For Latin America, the forecast is a little more optimistic than that of June: an 8.1% drop in the region’s GDP and a rebound in 2021 of more than 3% growth. Previously, the IMF had predicted that Latin America’s GDP would fall by 9.4% this year.

For Latin America’s largest economy, Brazil, IMF expects a shrink of 5.8% this year, much less than the 9.1% contraction it had previously estimated, and forecasts a “partial” recovery and a 2.8% growth in the next year.

In a document describing the preliminary conclusions of a recent team visit to Brazil, and disclosed last week, the IMF said that “significant” negative risks include a second wave of the pandemic, “long-term scars” from a long recession, and shocks in confidence due to to the country’s huge public debt.

Although the IMF welcomes the government’s commitment to reduce Brazil’s debt, the Fund warned that it may take time for jobs, income, and poverty to return to pre-pandemic levels.

As for Mexico, the forecast is a 9% fall in 2020, and a 3,5% increase in 2021. “Based on these projections, employment, income, and poverty will take several years to return to pre-pandemic levels. Not only are the gains of the past decade in these areas being set back, but Mexico’s long-standing challenge of low growth also appears set to worsen,” wrote the organization.

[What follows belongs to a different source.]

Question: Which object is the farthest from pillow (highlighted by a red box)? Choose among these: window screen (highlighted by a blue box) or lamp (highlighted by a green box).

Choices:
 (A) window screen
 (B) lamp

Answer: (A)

The main risks for Mexico’s recovery are the possible resurgence of COVID-19 domestically, prolonged disruption in labor markets, renewed global financial volatility, lower oil prices, and adverse growth outcomes in key trading partners. “On the upside, early vaccine availability, advanced economy buoyancy benefiting from large policy interventions, and faster-than-expected re-absorption of workers into the labor force could boost confidence and growth,” said the IMF.

In this latest review of its forecasts, the IMF also said that Argentina‘s economy is expected to shrink 11.8%, Colombia‘s 8.2%, and Chile‘s, 6%.